Et quelque chose m'a vraiment dérangé : le Quentin, dont ce n'est pas le registre habituel, semble ici vouloir raconter des choses, quitte à aller dans le politiquement incorrect, mais comble de l'hypocrisie il se cache derrière des acteurs qui se cachent eux-mêmes derrière des personnages, qui... En gros c'est bien pratique la mise en abime pour dire, mais en fait non...
Jeunesse (Le Printemps) (2023)
Qīngchūn
3 h 35 min. Sortie : 3 janvier 2024. Société
Documentaire de Wáng Bīng
takeshi29 a mis 8/10 et l'a mis dans ses coups de cœur.
Annotation :
Avoir face à soi en l'espace de deux semaines les derniers films de Frederick Wiseman et Wáng Bīng est une expérience, un plaisir, un honneur. Car ces deux cinéastes laisseront derrière eux une œuvre immense, importante.

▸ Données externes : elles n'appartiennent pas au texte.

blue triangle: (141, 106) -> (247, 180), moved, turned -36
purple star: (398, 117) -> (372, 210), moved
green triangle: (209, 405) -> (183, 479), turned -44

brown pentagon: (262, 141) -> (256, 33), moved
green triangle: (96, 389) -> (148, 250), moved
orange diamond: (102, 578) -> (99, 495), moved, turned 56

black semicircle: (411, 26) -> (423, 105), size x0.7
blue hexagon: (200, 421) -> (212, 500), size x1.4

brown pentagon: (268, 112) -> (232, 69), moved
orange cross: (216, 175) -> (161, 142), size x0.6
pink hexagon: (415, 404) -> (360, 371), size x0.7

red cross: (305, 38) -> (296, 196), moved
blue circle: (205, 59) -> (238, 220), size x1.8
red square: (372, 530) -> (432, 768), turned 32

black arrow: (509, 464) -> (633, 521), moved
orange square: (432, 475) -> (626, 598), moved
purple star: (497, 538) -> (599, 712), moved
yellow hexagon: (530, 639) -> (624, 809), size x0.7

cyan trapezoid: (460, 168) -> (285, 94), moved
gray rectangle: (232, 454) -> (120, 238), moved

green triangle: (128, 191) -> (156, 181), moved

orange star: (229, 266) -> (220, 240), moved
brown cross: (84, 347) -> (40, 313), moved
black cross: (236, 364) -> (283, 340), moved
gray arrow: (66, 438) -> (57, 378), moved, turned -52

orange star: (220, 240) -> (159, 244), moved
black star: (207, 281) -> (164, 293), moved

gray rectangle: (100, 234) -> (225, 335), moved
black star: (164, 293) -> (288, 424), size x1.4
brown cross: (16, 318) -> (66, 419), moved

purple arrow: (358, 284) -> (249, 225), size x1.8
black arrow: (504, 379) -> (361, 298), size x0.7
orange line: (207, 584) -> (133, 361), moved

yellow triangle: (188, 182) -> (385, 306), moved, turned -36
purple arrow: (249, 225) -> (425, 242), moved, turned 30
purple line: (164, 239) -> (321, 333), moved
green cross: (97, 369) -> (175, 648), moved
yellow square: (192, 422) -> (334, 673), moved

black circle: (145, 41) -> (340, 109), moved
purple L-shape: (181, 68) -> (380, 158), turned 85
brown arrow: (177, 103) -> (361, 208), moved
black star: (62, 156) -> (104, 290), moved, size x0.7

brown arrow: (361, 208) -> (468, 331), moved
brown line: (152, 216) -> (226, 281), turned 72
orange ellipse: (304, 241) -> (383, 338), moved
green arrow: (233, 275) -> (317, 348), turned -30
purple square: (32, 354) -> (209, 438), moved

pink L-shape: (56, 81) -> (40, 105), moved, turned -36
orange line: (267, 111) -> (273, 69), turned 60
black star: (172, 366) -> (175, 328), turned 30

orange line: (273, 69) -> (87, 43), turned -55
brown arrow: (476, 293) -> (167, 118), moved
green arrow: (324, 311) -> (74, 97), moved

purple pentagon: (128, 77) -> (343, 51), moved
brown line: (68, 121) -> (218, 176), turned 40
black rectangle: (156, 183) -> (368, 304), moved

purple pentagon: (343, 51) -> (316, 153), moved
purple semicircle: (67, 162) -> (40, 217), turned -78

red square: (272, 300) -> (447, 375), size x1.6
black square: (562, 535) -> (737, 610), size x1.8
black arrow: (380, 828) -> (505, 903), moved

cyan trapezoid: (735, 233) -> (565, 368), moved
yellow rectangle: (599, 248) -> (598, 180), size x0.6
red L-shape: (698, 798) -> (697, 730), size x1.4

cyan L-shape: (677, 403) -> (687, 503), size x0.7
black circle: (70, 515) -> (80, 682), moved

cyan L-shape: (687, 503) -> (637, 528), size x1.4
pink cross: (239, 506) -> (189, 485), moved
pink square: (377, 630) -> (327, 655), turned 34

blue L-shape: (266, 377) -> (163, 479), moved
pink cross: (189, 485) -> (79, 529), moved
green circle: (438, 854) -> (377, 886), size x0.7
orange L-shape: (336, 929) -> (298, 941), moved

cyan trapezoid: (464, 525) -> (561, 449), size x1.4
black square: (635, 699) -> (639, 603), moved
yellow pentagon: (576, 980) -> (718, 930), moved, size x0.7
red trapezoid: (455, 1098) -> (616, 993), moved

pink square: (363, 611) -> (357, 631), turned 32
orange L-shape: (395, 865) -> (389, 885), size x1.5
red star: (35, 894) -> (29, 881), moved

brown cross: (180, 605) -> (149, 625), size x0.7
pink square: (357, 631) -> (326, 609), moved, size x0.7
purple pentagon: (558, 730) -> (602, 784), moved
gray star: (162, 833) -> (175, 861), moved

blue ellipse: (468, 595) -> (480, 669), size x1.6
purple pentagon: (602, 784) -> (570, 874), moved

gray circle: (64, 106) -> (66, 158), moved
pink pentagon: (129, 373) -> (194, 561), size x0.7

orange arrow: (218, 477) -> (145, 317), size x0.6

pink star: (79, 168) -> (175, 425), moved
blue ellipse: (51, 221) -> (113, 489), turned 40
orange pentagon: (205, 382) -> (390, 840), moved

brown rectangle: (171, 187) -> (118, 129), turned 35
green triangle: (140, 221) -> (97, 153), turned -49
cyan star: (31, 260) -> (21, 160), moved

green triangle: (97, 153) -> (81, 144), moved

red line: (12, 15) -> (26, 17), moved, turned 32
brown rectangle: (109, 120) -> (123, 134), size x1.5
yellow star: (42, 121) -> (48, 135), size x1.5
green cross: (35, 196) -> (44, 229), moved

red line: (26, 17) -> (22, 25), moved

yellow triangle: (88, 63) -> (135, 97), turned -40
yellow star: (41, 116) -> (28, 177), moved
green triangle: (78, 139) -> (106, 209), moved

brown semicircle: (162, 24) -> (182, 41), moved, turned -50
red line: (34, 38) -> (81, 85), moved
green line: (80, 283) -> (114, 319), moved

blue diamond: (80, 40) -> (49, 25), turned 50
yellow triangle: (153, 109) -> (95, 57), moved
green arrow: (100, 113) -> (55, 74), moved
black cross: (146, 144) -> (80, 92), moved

L'un documente au long cours les institutions, l'autre son pays, sous toutes les facettes. Une chose m'a rapidement sauté aux yeux en découvrant ce "Printemps", premier volet d'une trilogie à venir : pour la première fois chez Wáng Bīng il y a de la joie. Car oui la "Jeunesse" chinoise est comme toutes les autres, même exploitée elle se taquine en permanence, se poursuit dans les couloirs, se recouvre le visage de crème sucrée, est accro à son portable, se drague, avorte... C'est aussi une Chine qui s'ouvre, encore doucement car l'exemple montré ici concerne de petites structures et non des entreprises étatiques, au combat social, à la négociation. Ces jeunes ont compris où se trouvait l'argent, que leur salut économique et donc social passait par ces saisons à coudre, assembler des pièces par milliers.
Wáng Bīng est unique dans sa manière de vivre en immersion avec ses sujets. Il s'y consacre totalement, longtemps, ici cinq ans sans compter le montage, créant ainsi une proximité qui lui permet non pas de se fondre dans le décor mais d'en devenir acteur. Un acteur qu'on peut ainsi interpeller, à qui l'on peut demander de filmer ceci ou cela. Un témoin aussi et surtout, qui met des images sur ce dont nous, occidentaux, entendons parfois vaguement parler. Et donc oui son travail est essentiel.